Si l’industrie de l’édition est comme une famille mondiale, cela n’a jamais été aussi évident qu’aujourd’hui, au milieu de la pandémie surréaliste et mondiale de COVID-19. La France – comme d’autres marchés comme la Chine, l’Italie, l’Espagne, le Royaume-Uni et certaines régions des États-Unis – continue de se débattre avec l’impact des mesures de verrouillage sur les mouvements de citoyens et le commerce national.
Le verrouillage national français a été imposé le 17 mars, puis prolongé de 15 jours le vendredi 27 mars, jusqu’au 15 avril.

Les décisions relatives à la gestion des salaires et des paiements sont prises différemment par les librairies et les éditeurs, en fonction principalement de leur taille et de leur indépendance.

Les entreprises plus petites et indépendantes ont tendance à mettre leurs employés au chomage technique ou chomage partiel – deux termes qui se traduisent par un chômage partiel. Cette pratique est réservée aux situations exceptionnelles dans lesquelles le contrat d’un employé est suspendu. L’employé reçoit de l’entreprise environ 70 % de son salaire normal. Dans ces cas, l’entreprise est aidée par le gouvernement.

La maison d’édition indépendante de taille moyenne Actes Sud a choisi cette voie, tout comme certaines divisions de la société familiale Madrigall, la holding de Gallimard.

De grands groupes d’édition tels que Editis (Vivendi) et Hachette Livre (Lagardère) ont décidé de faire travailler leurs employés à domicile en leur versant un salaire complet, bien que certaines imprimeries encouragent les travailleurs à prendre leurs vacances maintenant, afin d’assurer leur présence une fois que l’entreprise aura repris ses activités. Selon plusieurs membres du personnel des imprimeries Editis, ils seront au chômage partiel en avril.

Et pour beaucoup de petites entreprises indépendantes, deux à trois mois de pertes peuvent créer une situation de rupture.

Le rythme des publication des livres

La France compte environ 3 300 librairies indépendantes, mais la vente de livres reste une activité risquée avec des réserves de trésorerie limitées. Un certain nombre de magasins vont souffrir financièrement. La plupart des grands éditeurs ont accepté de rééchelonner leurs paiements aux librairies, et leur rembourseront immédiatement les retours. Mais les petits éditeurs indépendants seront eux-mêmes à court de liquidités.

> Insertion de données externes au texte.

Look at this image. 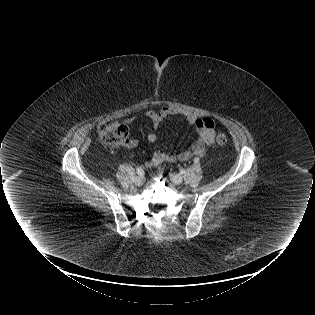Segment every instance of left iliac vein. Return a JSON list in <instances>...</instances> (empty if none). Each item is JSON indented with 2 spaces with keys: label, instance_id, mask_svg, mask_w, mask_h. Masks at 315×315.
Listing matches in <instances>:
<instances>
[{
  "label": "left iliac vein",
  "instance_id": "4c4485c4",
  "mask_svg": "<svg viewBox=\"0 0 315 315\" xmlns=\"http://www.w3.org/2000/svg\"><path fill=\"white\" fill-rule=\"evenodd\" d=\"M172 181L176 185L181 184L183 181V176L181 174H175L172 177Z\"/></svg>",
  "mask_w": 315,
  "mask_h": 315
}]
</instances>
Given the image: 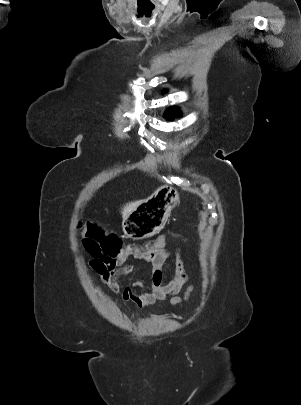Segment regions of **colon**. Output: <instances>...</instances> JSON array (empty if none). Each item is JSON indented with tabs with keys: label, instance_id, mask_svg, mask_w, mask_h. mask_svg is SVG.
<instances>
[{
	"label": "colon",
	"instance_id": "colon-1",
	"mask_svg": "<svg viewBox=\"0 0 301 405\" xmlns=\"http://www.w3.org/2000/svg\"><path fill=\"white\" fill-rule=\"evenodd\" d=\"M81 227V226H80ZM173 226L171 224H163L162 231L156 232L157 238H162L163 236H170ZM83 245L85 249L90 253L94 258H98L103 264L110 265L118 259L123 250L127 247H124L117 235L111 232H107L102 226L97 223H88L83 230ZM183 236L181 234H174L173 238L176 240L181 239ZM178 238V239H177ZM185 240V239H184ZM192 240V239H188ZM132 253H138L141 251L137 247L131 245L128 246ZM159 248L158 242L148 244L146 250L155 252Z\"/></svg>",
	"mask_w": 301,
	"mask_h": 405
}]
</instances>
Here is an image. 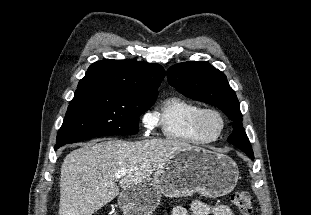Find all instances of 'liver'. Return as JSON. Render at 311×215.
<instances>
[{
  "label": "liver",
  "mask_w": 311,
  "mask_h": 215,
  "mask_svg": "<svg viewBox=\"0 0 311 215\" xmlns=\"http://www.w3.org/2000/svg\"><path fill=\"white\" fill-rule=\"evenodd\" d=\"M192 147L186 142L150 139L107 140L70 152L61 166L58 215H92L119 195L115 172L132 170L120 181L127 189L148 178L166 161Z\"/></svg>",
  "instance_id": "obj_1"
}]
</instances>
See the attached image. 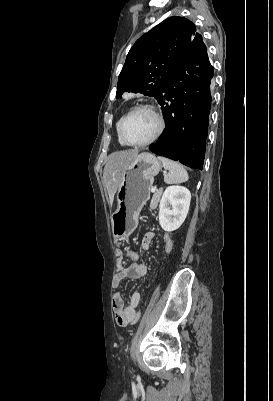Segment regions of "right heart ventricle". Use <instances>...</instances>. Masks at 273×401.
<instances>
[{
    "label": "right heart ventricle",
    "instance_id": "obj_1",
    "mask_svg": "<svg viewBox=\"0 0 273 401\" xmlns=\"http://www.w3.org/2000/svg\"><path fill=\"white\" fill-rule=\"evenodd\" d=\"M128 108H124L123 109V111L120 113V115H119V117L117 118V120H116V123H115V130H116V135H117V139H118V142H119V144L121 145V146H125V144L120 140V138H119V135H118V127H119V123H120V121H121V119H122V117L128 112Z\"/></svg>",
    "mask_w": 273,
    "mask_h": 401
}]
</instances>
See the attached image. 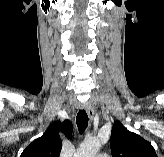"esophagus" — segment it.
Here are the masks:
<instances>
[{
    "label": "esophagus",
    "instance_id": "esophagus-1",
    "mask_svg": "<svg viewBox=\"0 0 164 157\" xmlns=\"http://www.w3.org/2000/svg\"><path fill=\"white\" fill-rule=\"evenodd\" d=\"M85 109H86L89 119L92 121L94 118V109H93L92 105L87 103L85 105Z\"/></svg>",
    "mask_w": 164,
    "mask_h": 157
}]
</instances>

“Je suis très inquiet”, déclare un éditeur de livres d’art. Elle parle sous réserve d’anonymat car sa presse appartient en partie à l’un des plus grands éditeurs indépendants. Si cet éditeur-propriétaire se trouve dans une situation financière difficile et est racheté par un des grands groupes français, l’avenir de sa société sera extrêmement compromis, dit-elle.

Elle et ses employés sont au chômage partiel mais travaillent dans leurs appartements à Paris, ce qui est paradoxal, selon elle. Le plus gros de son travail consiste à reprogrammer les événements de lancement de livres. “Les librairies nous supplient de ne pas sortir trop de livres”, dit-elle, “et de limiter les sorties au printemps et à l’été afin de pouvoir vendre ce qu’elles ont déjà en stock.

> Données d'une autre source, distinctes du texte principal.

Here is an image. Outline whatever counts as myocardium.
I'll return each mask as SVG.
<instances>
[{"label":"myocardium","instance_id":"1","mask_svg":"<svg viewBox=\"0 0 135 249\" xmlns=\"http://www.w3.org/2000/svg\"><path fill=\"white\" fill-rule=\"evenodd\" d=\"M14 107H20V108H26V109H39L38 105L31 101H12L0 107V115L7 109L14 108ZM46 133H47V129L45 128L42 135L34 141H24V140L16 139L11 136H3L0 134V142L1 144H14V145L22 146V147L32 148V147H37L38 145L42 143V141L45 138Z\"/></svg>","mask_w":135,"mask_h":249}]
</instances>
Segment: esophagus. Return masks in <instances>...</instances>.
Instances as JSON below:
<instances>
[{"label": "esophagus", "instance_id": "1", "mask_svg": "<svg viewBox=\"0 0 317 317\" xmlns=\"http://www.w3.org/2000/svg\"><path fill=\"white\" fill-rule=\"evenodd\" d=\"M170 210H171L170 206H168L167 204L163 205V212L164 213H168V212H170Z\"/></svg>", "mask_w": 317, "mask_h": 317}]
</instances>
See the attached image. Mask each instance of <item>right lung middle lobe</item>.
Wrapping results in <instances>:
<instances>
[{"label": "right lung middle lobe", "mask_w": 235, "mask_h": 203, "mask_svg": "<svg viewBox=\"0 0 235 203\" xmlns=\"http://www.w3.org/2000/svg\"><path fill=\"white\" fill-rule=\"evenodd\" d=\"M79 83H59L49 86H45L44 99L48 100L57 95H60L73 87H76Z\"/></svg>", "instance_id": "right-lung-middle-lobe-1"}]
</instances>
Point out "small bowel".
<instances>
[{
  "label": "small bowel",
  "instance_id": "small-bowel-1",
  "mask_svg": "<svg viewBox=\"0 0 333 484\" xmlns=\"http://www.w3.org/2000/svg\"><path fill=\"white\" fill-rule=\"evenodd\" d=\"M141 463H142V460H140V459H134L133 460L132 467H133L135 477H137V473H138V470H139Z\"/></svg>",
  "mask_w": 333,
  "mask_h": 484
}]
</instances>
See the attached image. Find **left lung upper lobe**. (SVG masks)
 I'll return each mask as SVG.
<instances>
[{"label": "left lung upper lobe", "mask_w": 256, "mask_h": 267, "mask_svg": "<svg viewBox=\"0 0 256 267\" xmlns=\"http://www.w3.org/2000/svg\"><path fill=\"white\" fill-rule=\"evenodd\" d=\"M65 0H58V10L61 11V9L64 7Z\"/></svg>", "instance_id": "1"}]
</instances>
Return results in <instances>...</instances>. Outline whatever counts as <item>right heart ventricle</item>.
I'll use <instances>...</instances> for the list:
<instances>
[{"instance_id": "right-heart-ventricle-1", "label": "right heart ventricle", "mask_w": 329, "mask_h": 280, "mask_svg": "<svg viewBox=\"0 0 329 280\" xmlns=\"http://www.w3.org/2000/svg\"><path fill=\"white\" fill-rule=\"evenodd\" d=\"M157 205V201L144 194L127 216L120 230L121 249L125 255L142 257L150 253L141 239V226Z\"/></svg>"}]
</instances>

“La question est de savoir ce qu’il faut reporter à septembre – qui est déjà surchargé – et ce qu’il faut annuler”.

Comme le savent les lecteurs de Perspectives Éditionnelles, la surproduction de livres est un problème depuis des années sur le marché français comme sur d’autres, et la situation actuelle ne fait que l’aggraver.

De nombreux titres d’un éditeur de livres d’art sont liés à des expositions et des festivals culturels et leur production est souvent financée par des musées et d’autres institutions.

“Même si nous sortons de l’isolement à la mi-mai”, dit l’éditeur, “le gouvernement permettra-t-il à des événements tels que le festival de photographie d’Arles [de juin à septembre] ou le festival de théâtre d’Avignon [en juillet] d’avoir lieu ?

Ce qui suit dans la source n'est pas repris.